The case involved an element of international intrigue because Wichterle, a supporter of democracy, was a controversial figure in Czechoslovakia. The government did not want him to travel to the U.S. “They were afraid to let him go because they were afraid he would defect—so they sent him with this person,” says Hartmann, “to watch over him.”
Hartmann impressed his boss and colleagues when cross-examining an expert witness during the trial.
The witness, an ophthalmologist, claimed Wichterle’s patents were invalid. But Hartmann, with the help of Wichterle, was able to track down the expert’s own research documents that contradicted his testimony. In the end, the judge ruled in favor of Hartmann’s client, noting that the expert had been discredited, and the company settled rather than pursue an appeal.

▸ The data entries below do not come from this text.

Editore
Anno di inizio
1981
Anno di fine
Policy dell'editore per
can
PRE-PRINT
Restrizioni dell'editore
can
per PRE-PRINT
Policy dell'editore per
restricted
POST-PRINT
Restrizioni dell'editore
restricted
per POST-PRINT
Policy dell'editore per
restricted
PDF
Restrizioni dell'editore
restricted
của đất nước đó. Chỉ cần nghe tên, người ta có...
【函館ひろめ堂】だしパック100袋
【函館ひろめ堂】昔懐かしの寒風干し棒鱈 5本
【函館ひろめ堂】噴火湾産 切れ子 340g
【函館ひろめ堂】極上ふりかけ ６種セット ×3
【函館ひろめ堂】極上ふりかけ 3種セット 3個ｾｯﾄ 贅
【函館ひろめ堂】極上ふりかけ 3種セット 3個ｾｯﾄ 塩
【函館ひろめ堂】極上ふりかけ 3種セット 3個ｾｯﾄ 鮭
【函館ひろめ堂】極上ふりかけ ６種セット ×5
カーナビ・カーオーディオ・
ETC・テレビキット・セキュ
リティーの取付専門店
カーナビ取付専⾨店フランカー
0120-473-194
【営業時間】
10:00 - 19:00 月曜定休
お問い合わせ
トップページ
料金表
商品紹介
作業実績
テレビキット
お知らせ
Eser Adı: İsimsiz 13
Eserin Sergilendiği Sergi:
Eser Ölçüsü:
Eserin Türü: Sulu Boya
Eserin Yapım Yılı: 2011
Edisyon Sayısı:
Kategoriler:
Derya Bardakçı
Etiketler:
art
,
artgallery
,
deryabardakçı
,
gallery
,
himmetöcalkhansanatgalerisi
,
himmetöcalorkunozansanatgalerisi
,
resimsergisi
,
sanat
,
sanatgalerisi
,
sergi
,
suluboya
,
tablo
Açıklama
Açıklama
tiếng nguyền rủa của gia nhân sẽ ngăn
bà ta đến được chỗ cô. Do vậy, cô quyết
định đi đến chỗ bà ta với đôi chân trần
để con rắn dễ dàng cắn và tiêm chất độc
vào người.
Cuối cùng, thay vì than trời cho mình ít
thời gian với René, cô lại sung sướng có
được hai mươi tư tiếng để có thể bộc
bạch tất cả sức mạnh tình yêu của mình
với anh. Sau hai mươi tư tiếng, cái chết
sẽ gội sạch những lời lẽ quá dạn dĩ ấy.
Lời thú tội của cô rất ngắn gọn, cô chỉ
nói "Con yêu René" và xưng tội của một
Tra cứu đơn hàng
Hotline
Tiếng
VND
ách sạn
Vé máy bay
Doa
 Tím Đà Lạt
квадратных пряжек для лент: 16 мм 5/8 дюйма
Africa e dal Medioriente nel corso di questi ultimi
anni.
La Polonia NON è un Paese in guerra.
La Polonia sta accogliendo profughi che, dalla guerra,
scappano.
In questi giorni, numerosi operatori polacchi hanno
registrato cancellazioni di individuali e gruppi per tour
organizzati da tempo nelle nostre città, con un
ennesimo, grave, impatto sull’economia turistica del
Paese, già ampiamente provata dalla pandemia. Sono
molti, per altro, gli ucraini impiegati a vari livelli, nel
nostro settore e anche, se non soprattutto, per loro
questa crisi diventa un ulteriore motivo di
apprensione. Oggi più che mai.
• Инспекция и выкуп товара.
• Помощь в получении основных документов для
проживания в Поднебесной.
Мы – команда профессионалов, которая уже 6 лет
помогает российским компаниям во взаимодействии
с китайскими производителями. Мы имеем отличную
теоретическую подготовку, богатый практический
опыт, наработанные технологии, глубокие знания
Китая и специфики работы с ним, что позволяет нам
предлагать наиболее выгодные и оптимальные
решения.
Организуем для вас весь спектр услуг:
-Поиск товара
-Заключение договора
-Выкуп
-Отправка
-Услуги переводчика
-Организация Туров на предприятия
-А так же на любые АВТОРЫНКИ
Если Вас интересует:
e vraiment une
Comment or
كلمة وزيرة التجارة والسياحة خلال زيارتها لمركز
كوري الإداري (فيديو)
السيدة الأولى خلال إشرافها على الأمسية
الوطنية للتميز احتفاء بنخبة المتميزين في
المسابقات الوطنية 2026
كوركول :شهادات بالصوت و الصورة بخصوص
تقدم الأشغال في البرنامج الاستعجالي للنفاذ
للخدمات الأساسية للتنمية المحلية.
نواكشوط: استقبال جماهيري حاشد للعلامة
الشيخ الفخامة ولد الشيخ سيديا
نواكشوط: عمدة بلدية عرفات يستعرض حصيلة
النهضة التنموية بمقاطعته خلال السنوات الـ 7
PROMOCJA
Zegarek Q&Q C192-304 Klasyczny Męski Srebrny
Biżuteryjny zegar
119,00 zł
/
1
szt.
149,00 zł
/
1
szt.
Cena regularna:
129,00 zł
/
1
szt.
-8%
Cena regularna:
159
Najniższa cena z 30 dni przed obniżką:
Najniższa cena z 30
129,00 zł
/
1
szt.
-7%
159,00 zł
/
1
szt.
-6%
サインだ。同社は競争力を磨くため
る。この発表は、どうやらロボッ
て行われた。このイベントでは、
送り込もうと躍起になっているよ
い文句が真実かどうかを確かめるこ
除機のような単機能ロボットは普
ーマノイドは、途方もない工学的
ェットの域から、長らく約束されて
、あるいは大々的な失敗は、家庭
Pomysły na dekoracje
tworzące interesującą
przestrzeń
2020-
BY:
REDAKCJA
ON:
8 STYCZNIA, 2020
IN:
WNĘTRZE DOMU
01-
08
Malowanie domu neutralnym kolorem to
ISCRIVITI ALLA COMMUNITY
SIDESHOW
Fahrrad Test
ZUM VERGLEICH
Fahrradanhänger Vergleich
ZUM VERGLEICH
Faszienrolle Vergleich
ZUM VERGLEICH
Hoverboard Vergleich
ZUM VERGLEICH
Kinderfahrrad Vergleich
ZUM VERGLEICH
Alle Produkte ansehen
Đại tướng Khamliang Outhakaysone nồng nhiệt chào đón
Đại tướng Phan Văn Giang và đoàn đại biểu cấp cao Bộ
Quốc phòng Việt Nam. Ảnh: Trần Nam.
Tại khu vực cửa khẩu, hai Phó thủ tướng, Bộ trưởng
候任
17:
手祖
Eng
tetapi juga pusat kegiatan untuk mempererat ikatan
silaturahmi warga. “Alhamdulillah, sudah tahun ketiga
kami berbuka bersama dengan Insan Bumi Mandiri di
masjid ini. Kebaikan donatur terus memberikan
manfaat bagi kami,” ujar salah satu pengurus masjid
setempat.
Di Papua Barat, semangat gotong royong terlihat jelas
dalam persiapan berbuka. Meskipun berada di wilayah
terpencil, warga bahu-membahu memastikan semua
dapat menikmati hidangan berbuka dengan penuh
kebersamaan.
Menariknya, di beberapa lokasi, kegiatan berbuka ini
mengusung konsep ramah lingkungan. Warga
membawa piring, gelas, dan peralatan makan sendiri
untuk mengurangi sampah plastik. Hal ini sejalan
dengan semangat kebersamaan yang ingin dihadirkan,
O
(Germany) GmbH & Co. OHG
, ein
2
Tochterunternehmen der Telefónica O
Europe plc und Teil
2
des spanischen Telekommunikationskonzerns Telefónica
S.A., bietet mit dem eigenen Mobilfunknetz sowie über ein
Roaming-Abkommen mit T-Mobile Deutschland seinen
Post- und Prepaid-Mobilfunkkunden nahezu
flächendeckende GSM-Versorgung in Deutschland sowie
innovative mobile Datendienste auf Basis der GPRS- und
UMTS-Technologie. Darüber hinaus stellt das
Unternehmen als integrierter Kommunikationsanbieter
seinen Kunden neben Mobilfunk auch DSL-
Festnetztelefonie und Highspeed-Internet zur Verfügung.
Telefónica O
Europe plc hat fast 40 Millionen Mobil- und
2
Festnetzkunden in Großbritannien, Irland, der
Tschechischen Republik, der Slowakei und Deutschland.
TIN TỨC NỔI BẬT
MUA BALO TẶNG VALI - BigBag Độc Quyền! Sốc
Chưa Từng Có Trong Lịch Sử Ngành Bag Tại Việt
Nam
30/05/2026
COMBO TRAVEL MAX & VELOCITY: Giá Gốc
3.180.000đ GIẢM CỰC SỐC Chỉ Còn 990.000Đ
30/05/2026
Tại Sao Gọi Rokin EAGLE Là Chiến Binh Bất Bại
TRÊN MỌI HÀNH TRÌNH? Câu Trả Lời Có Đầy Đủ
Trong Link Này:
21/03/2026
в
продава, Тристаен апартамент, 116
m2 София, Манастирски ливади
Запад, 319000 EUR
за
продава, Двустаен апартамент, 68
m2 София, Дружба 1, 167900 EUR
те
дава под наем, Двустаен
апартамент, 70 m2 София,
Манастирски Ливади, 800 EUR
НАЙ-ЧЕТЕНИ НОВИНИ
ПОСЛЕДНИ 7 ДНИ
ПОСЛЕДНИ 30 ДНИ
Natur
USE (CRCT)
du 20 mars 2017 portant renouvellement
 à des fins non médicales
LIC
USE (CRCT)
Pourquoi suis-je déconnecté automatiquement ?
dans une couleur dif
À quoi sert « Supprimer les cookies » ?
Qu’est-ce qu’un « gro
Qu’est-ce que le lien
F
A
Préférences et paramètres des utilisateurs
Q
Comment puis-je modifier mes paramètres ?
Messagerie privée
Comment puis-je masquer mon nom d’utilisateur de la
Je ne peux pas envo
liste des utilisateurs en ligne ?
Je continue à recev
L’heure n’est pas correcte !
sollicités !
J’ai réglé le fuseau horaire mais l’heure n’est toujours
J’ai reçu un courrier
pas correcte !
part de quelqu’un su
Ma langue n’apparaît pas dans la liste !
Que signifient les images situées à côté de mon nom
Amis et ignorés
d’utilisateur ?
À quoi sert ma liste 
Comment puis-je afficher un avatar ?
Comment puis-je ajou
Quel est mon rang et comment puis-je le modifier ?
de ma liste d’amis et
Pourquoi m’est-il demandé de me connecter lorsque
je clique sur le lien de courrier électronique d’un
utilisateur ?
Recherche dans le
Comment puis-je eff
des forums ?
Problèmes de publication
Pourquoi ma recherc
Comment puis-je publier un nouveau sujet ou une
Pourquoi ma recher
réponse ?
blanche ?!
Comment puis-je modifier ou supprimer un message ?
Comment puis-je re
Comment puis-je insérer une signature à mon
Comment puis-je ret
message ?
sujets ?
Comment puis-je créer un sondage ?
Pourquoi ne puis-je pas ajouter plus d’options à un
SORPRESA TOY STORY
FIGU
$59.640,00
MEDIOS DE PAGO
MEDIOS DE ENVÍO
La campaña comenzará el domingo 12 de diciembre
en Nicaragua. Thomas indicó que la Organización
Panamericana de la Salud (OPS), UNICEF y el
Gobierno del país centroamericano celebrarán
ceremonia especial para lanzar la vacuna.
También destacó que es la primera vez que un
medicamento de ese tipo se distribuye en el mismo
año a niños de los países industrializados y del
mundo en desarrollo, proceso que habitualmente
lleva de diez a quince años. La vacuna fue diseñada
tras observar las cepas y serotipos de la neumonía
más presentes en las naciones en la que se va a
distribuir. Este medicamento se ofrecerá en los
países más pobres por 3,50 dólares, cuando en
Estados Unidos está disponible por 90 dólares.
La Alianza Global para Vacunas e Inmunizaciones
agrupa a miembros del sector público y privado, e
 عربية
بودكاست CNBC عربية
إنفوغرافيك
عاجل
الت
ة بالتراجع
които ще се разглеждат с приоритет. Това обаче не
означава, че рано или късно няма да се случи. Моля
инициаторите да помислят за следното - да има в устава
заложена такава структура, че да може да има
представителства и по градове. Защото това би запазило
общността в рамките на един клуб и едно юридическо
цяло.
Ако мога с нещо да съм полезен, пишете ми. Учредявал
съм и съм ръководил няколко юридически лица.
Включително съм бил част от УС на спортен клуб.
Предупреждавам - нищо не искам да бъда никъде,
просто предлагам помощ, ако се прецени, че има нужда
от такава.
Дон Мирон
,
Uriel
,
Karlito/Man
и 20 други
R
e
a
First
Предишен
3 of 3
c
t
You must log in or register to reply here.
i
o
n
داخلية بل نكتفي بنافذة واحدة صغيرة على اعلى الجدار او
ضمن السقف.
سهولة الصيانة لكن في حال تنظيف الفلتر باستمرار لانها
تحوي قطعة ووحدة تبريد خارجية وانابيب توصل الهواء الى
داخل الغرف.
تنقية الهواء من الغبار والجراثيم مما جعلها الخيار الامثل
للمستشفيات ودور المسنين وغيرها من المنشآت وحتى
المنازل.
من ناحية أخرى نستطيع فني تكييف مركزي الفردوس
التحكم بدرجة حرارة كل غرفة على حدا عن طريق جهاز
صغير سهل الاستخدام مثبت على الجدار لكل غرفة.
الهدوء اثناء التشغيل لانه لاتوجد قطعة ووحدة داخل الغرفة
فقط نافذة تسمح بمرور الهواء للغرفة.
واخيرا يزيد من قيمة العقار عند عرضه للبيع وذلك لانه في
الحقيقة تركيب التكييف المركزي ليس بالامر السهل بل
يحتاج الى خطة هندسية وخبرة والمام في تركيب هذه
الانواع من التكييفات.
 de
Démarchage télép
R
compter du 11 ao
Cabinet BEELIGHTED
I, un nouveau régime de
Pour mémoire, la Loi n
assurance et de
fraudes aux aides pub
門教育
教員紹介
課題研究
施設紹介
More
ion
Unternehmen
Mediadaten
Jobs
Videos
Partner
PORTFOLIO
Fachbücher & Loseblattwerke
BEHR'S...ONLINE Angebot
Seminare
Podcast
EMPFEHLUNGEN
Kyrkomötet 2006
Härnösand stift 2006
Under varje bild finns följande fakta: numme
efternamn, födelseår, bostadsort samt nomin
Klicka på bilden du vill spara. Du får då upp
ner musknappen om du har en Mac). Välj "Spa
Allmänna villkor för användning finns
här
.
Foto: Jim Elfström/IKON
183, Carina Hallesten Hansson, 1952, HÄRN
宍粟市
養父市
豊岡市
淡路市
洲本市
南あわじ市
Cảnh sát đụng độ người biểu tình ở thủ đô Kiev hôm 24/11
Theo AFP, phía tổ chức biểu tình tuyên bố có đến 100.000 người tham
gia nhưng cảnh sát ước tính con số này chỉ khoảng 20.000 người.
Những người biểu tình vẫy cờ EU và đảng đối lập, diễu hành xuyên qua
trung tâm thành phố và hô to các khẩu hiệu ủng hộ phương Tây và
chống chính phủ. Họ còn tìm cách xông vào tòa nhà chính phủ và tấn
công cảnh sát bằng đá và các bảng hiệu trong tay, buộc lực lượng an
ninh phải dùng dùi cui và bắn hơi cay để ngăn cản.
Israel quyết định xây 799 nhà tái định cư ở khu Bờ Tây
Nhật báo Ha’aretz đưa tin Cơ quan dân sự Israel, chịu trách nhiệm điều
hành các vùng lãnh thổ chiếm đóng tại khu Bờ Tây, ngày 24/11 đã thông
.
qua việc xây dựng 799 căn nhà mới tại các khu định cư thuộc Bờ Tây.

But again, because Wichterle lived under Communist rule, he received scant compensation. “It was amazing how little he benefited from his invention,” Hartmann says. “It was the U.S. licensees who benefited the most, and we are talking about hundreds of millions of dollars.”
While the Wichterle case was a career highlight, Hartmann went on to represent a wide range of clients, from Microsoft—which was involved in a dispute over its Internet Explorer browser—to a woman who invented a children’s sippy cup.
One of Hartmann’s long-term clients is Pall Corp. of Port Washington, N.Y., which manufactures filtration systems. Michael Forzano, intellectual property counsel for Pall, says he has Hartmann’s phone number memorized.
“I’ve never seen an attorney that’s had such an easy way of representing a complex infringement case,” Forzano says. “Mike is able to take it down to whatever level is necessary.”
During an infringement trial for Pall in New York, an opposing witness, a scientist, said he had examined the defendant’s filter samples and concluded they did not contain Pall’s patented structure. That night, Hartmann had employees at Pall review samples under one of their microscopes. The next morning, when Hartmann questioned the scientist about those samples, the scientist said the microscopic picture was not clear enough to make a conclusion. At which point the judge pointed out that, on the previous day, the witness seemed to think microscopic pictures were clear enough for him to interpret.
“He just unraveled the guy. It was a tremendous cross-examination,” recalls Hartmann’s colleague, Mark Phelps, who assisted on the case.
The scientist said he had made a mistake. “He apologized to the court and jury,” Hartmann says. “That’s very rare that your opposing witness apologizes during a trial.”
Hartmann took it a step further. “I said to him, ‘Don’t you think common decency requires you to apologize to my client, Dr. Pall?’ And I just sat down. What was he going to say?” Hartmann says. “The case was settled shortly after that. The jury was completely with us.”
In patent law, sometimes people make honest mistakes; sometimes two inventors come up with similar ideas. But only one can hold the patents. “There are blatant copies, and there are patents you can question the validity of,” Hartmann says. “The law talks about an invention being ‘unobvious.’ To get a patent it has to be unobvious, which is something we fight over all the time. What does that mean?”
Such concepts become even more complex on the world stage, especially in places such as China, where scientific and engineering developments are shifting the economy and IP concerns are relatively new.
But it’s just the kind of challenge to engage someone like Hartmann, who has always had a global outlook. He speaks fluent German and English—plus a bit of French and Dutch. As a member (and former chair) of the U.S. delegation of attorneys to the Administrative Council of the European Patent Organisation, he meets regularly with leaders of the European Patent Office to shape patent law, rubbing elbows with the likes of French scientist and politician Alain Pompidou.
Hartmann’s success comes as no surprise to his mentor, Fred Leydig, who is now retired. Hartmann, he says, “turned out to be everything that I had hoped.”